Infokarte Carcassonne - Frankreich
Die Orte Trélon, Muzeray und Spincourt in Nordfrankreich Quelle: ZDF

Ganz anders, als einige hundert Kilometer von Trélon entfernt, in Muzeray, einem tristen Dörfchen bei Verdun, im Osten Frankreichs, wo eine der berühmtesten Schlachten des Ersten Weltkrieges stattgefunden hat. Im Juli 2015 ist hier sieben Landwirten vom Präfekten, dem Vertreter des Staates, mitgeteilt worden, dass ein Teil ihrer Felder durch Arsen und Schwermetalle verseucht sei.

Agrarland wird gesperrt - Schadenersatz bleibt aus

Am stärksten betroffen war Cédric Servais. So wie früher seine Eltern baut er hier auf 50 Hektar Land Getreide an und hält Milchkühe. "Sie sind eine Woche vor der Ernte gekommen, haben mir 40 Hektar gesperrt. Ein Teil meiner Herde ist getötet worden", erzählt der junge Mann im ZDF-Interview. Entschädigt worden ist er nur teilweise. Bis heute sind sieben Hektar immer noch nicht wieder freigegeben.

"Hier ist nie etwas gewachsen. Wir wussten, dass hier im Krieg etwas passiert war, wie überall in unserer Region, aber wir wussten nicht was", erklärt Cédric Servais an einer kahlen Stelle mitten auf einem Feld hinter seinem Hof. Wo heute seine Felder liegen, stand in den Zwanziger Jahren eine Fabrik der Firma Clere et Schwander, die 1,5 Millionen Giftgas-Granaten und 300.000 andere Geschosse des Ersten Weltkriegs vernichtet hat. Ein alter Werbekatalog der Firma zeigt Arbeiter in Wachsanzügen mit Atemgeräten. Erst waren es Kriegsgefangene, später Gastarbeiter aus dem Maghreb oder Polen.

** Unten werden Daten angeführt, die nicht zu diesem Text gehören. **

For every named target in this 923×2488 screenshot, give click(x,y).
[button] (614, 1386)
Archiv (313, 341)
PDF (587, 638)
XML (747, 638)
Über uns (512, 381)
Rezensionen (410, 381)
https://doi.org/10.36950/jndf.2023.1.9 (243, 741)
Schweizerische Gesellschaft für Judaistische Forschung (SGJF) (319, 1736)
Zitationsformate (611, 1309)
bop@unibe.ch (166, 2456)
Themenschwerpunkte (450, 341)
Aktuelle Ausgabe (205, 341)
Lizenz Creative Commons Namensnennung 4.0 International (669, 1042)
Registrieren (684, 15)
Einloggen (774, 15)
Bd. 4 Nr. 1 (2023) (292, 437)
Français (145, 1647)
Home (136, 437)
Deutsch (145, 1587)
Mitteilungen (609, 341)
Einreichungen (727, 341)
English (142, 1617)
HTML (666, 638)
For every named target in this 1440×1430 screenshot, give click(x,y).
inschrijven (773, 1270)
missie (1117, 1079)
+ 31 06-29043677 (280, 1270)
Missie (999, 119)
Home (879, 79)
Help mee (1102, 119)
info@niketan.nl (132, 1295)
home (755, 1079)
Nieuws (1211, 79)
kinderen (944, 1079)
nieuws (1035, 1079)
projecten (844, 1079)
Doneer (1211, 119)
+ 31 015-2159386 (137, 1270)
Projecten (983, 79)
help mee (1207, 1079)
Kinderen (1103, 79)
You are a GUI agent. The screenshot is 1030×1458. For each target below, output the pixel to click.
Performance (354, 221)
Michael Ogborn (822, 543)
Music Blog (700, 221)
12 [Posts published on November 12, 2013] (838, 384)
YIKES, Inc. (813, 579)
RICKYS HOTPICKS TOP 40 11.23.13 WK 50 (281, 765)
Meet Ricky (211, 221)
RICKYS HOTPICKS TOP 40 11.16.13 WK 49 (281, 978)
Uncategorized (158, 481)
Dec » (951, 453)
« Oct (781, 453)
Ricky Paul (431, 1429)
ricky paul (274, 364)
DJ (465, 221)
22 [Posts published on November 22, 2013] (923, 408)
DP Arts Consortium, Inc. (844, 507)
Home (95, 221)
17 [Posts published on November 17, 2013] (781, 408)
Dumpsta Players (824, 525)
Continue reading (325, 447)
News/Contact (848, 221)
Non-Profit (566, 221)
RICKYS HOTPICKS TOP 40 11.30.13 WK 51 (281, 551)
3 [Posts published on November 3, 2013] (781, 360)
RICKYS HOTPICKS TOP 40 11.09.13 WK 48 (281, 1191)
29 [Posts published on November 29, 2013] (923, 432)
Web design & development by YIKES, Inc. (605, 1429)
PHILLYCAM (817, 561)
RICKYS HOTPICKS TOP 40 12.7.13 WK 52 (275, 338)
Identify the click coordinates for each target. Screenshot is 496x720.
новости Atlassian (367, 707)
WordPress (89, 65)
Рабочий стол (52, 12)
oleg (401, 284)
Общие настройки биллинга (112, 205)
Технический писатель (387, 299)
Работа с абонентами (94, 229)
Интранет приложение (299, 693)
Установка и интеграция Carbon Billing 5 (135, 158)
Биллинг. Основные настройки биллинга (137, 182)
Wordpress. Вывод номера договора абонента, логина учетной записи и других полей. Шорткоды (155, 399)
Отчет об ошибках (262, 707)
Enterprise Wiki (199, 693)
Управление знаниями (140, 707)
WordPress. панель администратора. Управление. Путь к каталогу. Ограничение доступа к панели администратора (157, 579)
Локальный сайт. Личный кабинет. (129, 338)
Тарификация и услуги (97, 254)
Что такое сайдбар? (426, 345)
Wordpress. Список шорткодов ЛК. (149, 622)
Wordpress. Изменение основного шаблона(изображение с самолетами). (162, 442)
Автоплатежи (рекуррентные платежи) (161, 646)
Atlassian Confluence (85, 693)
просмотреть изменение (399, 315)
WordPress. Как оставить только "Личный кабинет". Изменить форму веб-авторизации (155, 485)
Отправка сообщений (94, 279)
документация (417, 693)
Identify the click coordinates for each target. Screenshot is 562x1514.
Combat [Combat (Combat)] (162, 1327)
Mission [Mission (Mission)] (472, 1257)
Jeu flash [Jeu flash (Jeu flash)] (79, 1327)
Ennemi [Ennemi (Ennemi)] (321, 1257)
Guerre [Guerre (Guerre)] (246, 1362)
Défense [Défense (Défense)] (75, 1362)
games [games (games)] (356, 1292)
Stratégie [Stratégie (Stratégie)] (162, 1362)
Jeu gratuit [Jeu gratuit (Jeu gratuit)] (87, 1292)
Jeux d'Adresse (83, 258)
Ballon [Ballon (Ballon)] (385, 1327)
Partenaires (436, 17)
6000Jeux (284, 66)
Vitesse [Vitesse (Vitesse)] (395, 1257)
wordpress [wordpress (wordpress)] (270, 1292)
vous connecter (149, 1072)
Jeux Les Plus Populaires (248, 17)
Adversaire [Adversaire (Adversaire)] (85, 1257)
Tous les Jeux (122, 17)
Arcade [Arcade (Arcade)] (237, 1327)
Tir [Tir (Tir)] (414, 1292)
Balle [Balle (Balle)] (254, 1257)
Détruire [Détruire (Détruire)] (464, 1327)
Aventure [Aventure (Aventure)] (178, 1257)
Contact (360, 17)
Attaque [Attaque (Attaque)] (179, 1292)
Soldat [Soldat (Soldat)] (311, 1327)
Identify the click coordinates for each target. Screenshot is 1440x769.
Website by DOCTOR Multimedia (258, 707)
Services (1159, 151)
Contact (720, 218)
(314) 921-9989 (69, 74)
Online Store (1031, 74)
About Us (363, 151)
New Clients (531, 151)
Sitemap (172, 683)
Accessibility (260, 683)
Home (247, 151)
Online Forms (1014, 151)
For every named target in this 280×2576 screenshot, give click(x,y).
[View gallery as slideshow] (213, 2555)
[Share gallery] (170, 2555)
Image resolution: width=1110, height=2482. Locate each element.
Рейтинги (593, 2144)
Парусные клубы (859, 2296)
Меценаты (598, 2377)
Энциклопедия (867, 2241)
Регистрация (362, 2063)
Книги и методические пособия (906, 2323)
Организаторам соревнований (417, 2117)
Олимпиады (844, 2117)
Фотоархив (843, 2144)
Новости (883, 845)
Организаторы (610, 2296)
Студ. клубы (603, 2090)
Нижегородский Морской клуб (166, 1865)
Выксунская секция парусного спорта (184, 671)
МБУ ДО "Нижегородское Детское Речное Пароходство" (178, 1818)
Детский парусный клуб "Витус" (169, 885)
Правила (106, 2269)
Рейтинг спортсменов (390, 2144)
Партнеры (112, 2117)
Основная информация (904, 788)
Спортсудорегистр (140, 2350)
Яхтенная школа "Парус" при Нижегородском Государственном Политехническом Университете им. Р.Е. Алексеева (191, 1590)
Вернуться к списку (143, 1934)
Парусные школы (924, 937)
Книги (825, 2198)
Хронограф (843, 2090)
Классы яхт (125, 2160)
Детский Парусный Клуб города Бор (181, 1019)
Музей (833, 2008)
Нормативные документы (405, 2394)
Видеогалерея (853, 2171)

Fabrik von Clere et Schwander in Muzeray (Archivbild)
Clere-et-Schwander-Fabrik in Muzeray (Archiv) Quelle: Daniel Hubé

2014 war Daniel Hubé in das nahegelegene Dorf Spincourt geschickt worden, um den sogenannten Gasplatz im Wald zu untersuchen. So entdeckte er, dass sich auf dieser Lichtung – ähnlich wie in Trélon – ein Industriekomplex befand, in dem nach dem Krieg Geschosse vernichtet worden waren. Der Staat hat Messungen angeordnet und daraufhin 110 Hektar Agrarland gesperrt.

Ein Département als Müllhalde

Historische Dokumente zeigen, dass die Bevölkerung sich damals gegen die Errichtung dieser Fabriken gewehrt hat – allerdings vergeblich. Das Département Meuse, vom Krieg gezeichnet, war die "Müllhalde Frankreichs", erklärt Hubé. Hier wurden Geschosse vernichtet, die man in der Champagne und der Picardie gefunden hatte – doch dort wurde das Agrarland als wertvoller eingestuft.

Alle Fabriken hatten damals Verträge mit dem Staat. Heute fragen sich viele, wie diese hochgiftigen Tätigkeiten in Vergessenheit geraten konnten. Warum wurde die Bevölkerung, die seit Jahrzehnten einem potentiellen Risiko ausgesetzt ist, so lange im Ungewissen gelassen? Weder in Trélon noch in Spincourt oder Muzeray sind die betroffenen Orte abgesperrt. Wie viele andere solche Orte es gibt, bleibt unklar.

Farbikarbeiter in Trélon (Archivbild)
Arbeiterinnen und Arbeiter in Trélon (Archiv) Quelle: Georgina Pickett

Cédric Servais ist verbittert. "Wenn man sich vorstellt, dass hier so eine Fabrik gestanden hat. Und man dann getan hat, als hätte es sie nie gegeben. Und jetzt, 100 Jahre später kommt man drauf, und man ignoriert oder vergisst mich". Seine Forderungen nach Schadenersatz sind bis jetzt unbeantwortet geblieben. "Wenn ich das gewusst hätte, hätte ich die Felder nie gekauft".